TEL AVIV (Reuters) - Israeli police arrested a former business associate of mining billionaire Beny Steinmetz on Tuesday in a widening inquiry into allegations of bribery and corruption in Africa.
Asher Avidan, ex-president of a company linked to Steinmetz’s BSG Resources (BSGR) and a former employee of Israel’s Ministry of Foreign Affairs, has been placed under house arrest until Jan. 2, police said.
The move follows the detention on Monday of Steinmetz, 60, who along with other Israelis living abroad is alleged to have paid tens of millions of dollars to senior public officials in Guinea to advance their businesses, police said.
Yuval Sasson, a lawyer for Steinmetz and BSGR in Israel, said on Tuesday that Steinmetz would fight the allegations and prove his innocence. Reuters tried to contact Avidan’s lawyer but he was not immediately available for comment.
As part of international efforts to improve transparency, the Guinean government under President Alpha Conde, elected in 2010, launched a review of mining contracts signed before 2011.
Within its review the West African nation investigated how BSGR obtained the rights to the Simandou deposit, the world’s largest untapped iron ore reserves, in 2008.
Anglo-Australian mining group Rio Tinto and BSGR have made legal claims against each other over the mining rights in Simandou.
Israeli police were probing “bribery of a foreign public employee and money laundering” spokesman Micky Rosenfeld said, in a joint investigation by agencies from the United States, Switzerland, Guinea and Israel in coordination with the OECD.

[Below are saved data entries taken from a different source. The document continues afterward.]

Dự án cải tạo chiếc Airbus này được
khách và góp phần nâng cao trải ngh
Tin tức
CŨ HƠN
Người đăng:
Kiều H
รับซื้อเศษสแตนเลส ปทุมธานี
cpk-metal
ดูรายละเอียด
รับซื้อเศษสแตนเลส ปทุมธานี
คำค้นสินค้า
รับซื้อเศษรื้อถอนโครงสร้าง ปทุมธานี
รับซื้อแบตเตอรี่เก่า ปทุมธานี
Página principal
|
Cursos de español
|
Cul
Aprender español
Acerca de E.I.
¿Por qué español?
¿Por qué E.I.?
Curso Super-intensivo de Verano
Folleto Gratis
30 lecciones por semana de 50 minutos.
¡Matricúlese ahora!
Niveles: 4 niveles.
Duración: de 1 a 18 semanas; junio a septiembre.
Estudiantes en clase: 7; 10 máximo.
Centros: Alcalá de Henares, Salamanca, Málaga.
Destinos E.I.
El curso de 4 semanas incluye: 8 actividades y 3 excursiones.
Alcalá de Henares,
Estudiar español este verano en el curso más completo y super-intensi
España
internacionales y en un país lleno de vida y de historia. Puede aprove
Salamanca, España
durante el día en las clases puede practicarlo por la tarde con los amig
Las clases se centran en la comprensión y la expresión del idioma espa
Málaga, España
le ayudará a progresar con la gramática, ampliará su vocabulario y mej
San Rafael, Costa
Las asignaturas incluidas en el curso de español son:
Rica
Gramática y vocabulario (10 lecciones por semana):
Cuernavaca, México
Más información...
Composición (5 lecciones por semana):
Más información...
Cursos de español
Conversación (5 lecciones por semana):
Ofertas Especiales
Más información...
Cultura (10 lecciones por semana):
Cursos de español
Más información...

A review by the OECD’s Working Group on Bribery in 2015 recommended Israel step up its enforcement efforts.
Steinmetz’s Israeli and French passports have been confiscated and bail set at 50 million shekels (10.54 million pounds) in cash and another 50 million shekels in property.

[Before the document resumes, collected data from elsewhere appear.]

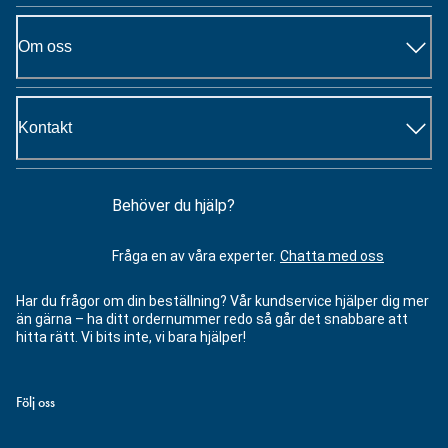
Om oss
Kontakt
Behöver du hjälp?
Fråga en av våra experter.
Chatta med oss
Har du frågor om din beställning? Vår kundservice hjälper dig mer
än gärna – ha ditt ordernummer redo så går det snabbare att
hitta rätt. Vi bits inte, vi bara hjälper!
Följ oss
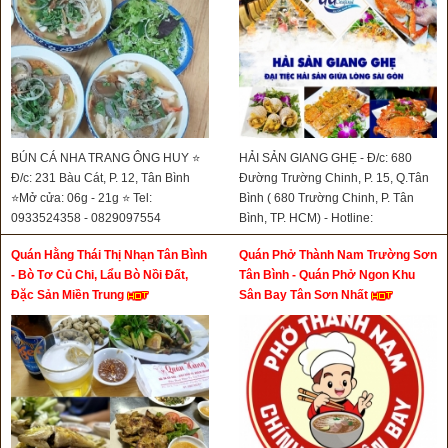
BÚN CÁ NHA TRANG ÔNG HUY ⭐
HẢI SẢN GIANG GHẸ - Đ/c: 680
Đ/c: 231 Bàu Cát, P. 12, Tân Bình
Đường Trường Chinh, P. 15, Q.Tân
⭐Mở cửa: 06g - 21g ⭐ Tel:
Bình ( 680 Trường Chinh, P. Tân
0933524358 - 0829097554
Bình, TP. HCM) - Hotline:
0961727179
Quán Hằng Thái Thị Nhạn Tân Bình
Quán Phở Thành Nam Trường Sơn
- Bò Tơ Củ Chi, Lẩu Bò Nồi Đất,
Tân Bình - Quán Phở Ngon Khu
Đặc Sản Miền Trung
Sân Bay Tân Sơn Nhất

Avidan also holds Israeli and French passports, which will also be confiscated. His bail was set 1 million shekels with another 8 million shekel guarantee to be signed by a third party.
Sasson said on Monday the proceedings were “a recycling of an old process led by the government of Guinea ... in order to illegally expropriate BSGR’s mining rights”.
In an interview with Israel’s Army Radio on Tuesday, when asked how Steinmetz’s spirits were, Sasson said he was “strong and more determined than ever to prove his innocence”.
BSGR described Steinmetz as an adviser to the company, which is headquartered in the Channel Islands and is a mining arm of Steinmetz’s business conglomerate.
A BSGR spokesman told Reuters that Steinmetz does not sit on BSGR’s board or have an executive role, but “is the beneficiary of the foundation which owns BSG Resources”.